Looking up values for UNIQUE constraints is just one use for indexes in a database. Database Indexes is a large and complex topic, worthy of a book on its own, and not one that we cover in any detail in this book, just remember that they come into play when a table column has a UNIQUE constraint.

CHECK Constraints

Certain columns in our table may not need unique values, but we may well want to ensure that the values entered into those columns conform to some other specific rules. In such a situation we can use a CHECK constraint. Check constraints limit the type of data that can be included in a column based on some condition we set in the constraint. Each time a new record is in the process of being added to a table, that constraint is first checked to ensure that data being added conforms to it.

Let's try this out by using a CHECK constraint on the full_name column. We want to ensure that every user record has a name. Right now, we ensure that null values can't be entered for a users's full name, but we don't guard against empty strings. For example, the values in following statement would be perfectly valid:

INSERT INTO users (id, full_name) VALUES (4, '');

Don't execute the above statement just yet, let's first fix this potential issue by adding a CHECK constraint to our users table:

sql_book=# ALTER TABLE users ADD CHECK (full_name <> '');

Now, if we were to try and add in an user with a blank name, we'll get an error back, similar to the one we received when we tried to add a record with a duplicate id.

sql_book=# INSERT INTO users (id, full_name) VALUES (4, '');
ERROR:  new row for relation "users" violates check constraint "users_full_name_check"
DETAIL:  Failing row contains (4, , t, 2017-10-25 10:32:21.521183).

Check constraint

A couple of things here that should be clarified. In case you haven't seen it before <> is an operator in SQL. It's a 'not equal' to operator (and alternative syntax for !=), and here we're using it to specify that any value we try to insert for full_name cannot be equal to an empty string.

Also, notice that we didn't specify a name for our constraint. We mentioned this short-hand syntax earlier, and now we're putting it to good use. If we don't need a specific name for our check constraint, then it's fine to leave the naming up to PostgreSQL.

A Bit About Quote Marks

A string in PostgreSQL is defined as a sequence of characters bounded by single quotes '. For example, 'This is a string'. What happens though is the string itself contains a single-quote character, such as in the name 'O'Leary'?

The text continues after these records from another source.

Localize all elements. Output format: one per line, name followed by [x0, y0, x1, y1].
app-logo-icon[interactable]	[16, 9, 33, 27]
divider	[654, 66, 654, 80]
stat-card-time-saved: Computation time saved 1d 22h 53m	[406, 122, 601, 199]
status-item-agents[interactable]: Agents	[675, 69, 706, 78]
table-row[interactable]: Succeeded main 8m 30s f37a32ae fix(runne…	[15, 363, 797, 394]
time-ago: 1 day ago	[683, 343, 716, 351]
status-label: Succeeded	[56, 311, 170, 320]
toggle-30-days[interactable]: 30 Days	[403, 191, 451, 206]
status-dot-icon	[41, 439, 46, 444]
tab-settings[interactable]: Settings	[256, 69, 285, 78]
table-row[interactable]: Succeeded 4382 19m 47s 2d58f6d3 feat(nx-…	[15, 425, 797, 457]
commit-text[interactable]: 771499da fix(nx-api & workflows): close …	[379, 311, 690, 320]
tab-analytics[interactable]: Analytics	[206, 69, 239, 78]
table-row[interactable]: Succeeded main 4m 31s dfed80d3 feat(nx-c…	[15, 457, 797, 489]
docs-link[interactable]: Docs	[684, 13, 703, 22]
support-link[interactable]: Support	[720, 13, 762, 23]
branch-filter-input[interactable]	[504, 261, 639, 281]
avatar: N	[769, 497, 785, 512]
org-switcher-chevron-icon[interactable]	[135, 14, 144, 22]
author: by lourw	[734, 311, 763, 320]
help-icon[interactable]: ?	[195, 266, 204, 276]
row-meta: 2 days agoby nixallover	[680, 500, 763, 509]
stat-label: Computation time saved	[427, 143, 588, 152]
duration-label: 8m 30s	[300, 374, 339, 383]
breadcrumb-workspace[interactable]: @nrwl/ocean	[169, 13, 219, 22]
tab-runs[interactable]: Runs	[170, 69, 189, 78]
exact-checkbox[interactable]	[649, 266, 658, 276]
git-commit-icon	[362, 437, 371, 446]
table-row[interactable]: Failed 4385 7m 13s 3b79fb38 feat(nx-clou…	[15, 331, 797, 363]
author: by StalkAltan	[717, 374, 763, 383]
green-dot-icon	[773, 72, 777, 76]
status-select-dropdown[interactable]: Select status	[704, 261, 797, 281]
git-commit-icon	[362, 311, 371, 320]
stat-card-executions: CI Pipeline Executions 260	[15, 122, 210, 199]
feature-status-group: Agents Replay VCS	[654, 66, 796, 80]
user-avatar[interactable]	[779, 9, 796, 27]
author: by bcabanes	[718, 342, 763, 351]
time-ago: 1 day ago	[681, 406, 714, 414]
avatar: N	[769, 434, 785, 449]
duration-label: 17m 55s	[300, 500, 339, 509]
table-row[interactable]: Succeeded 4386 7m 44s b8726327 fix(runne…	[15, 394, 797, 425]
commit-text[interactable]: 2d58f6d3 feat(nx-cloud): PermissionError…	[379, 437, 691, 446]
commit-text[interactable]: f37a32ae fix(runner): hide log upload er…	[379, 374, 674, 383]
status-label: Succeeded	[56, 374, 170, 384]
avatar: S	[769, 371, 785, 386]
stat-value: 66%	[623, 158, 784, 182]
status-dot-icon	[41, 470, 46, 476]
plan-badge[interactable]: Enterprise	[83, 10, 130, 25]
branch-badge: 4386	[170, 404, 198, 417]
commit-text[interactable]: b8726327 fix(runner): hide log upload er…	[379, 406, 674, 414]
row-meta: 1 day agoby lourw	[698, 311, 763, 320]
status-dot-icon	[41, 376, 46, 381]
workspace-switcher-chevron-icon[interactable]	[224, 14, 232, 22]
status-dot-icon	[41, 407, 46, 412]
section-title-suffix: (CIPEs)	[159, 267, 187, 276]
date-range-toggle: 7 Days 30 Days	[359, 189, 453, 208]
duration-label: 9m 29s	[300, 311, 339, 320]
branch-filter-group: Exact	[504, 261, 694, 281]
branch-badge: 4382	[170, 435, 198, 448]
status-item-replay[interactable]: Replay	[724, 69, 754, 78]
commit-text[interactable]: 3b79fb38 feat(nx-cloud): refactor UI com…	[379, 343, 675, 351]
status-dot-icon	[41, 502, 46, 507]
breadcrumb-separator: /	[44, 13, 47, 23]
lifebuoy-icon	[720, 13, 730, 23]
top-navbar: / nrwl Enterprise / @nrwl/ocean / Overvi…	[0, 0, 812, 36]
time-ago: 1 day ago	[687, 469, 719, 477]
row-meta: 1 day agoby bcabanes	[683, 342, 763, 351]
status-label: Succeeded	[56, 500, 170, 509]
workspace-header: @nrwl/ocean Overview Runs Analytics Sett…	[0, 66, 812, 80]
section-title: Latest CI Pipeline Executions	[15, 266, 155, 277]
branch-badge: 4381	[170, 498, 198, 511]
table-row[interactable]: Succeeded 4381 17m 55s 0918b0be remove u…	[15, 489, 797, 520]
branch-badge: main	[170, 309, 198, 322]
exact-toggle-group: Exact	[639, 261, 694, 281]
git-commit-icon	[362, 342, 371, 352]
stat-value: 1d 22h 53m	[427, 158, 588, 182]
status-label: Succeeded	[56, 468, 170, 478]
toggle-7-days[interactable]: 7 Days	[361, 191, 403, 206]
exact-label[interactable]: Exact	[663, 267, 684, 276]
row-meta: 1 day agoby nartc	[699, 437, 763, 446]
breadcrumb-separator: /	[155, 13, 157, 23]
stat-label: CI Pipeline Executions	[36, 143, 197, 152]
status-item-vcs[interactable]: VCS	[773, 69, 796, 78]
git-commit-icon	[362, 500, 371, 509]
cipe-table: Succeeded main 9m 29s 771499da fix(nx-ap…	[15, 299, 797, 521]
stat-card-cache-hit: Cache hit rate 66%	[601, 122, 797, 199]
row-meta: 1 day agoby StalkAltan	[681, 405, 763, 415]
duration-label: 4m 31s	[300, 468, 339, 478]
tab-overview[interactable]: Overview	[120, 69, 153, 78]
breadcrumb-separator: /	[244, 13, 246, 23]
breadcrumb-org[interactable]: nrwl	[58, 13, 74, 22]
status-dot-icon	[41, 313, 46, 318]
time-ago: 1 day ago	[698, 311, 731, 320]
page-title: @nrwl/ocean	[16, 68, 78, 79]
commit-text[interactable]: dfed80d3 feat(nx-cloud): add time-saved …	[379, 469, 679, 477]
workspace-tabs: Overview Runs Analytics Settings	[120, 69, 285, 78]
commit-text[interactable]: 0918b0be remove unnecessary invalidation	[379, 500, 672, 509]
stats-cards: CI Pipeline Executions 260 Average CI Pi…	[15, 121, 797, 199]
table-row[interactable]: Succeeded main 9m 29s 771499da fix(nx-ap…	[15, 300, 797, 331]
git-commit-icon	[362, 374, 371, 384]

If we tried to use such a string in an INSERT statement, the statement would not execute properly since PostgreSQL would think that the second quote mark (after the O) was terminating a string, and the third one (after the y) was denoting the start of another string.

The way to deal with this situation is to use a second quote mark to escape the first, in the following manner 'O''Leary'.


In this chapter we've talked about one of the four types of DML interactions you can have with a database table, as well as adding, 'creating', data using INSERT statements. We've covered a number of different aspects of adding data:

  • INSERT statement syntax
  • Table rows
  • Adding a single row of data
  • Adding multiple rows of data
  • Various types of constraint we can use to control what data is added:
    • DEFAULT values
    • NOT NULL constraints
    • UNIQUE constraints
    • CHECK constraints

Let's quickly recap some of the main commands:

Command Notes
INSERT INTO table_name (column1_name, column2_name, ...) VALUES (data_for_column1, data_for_column2, ...); creates a new record in table_name with the specified columns and their associated values.
ALTER TABLE table_name ADD UNIQUE (column_name); Adds a constraint to table_name that prevent non-unique values from being added to the table for column_name
ALTER TABLE table_name ADD CHECK (expression); Adds a constraint to table_name that prevents new rows from being added if they don't pass a *check* based on a specified expression.

That's all for now on adding data to a table and constraints. In the following chapters we'll work on expanding our knowledge of querying a database using SELECT.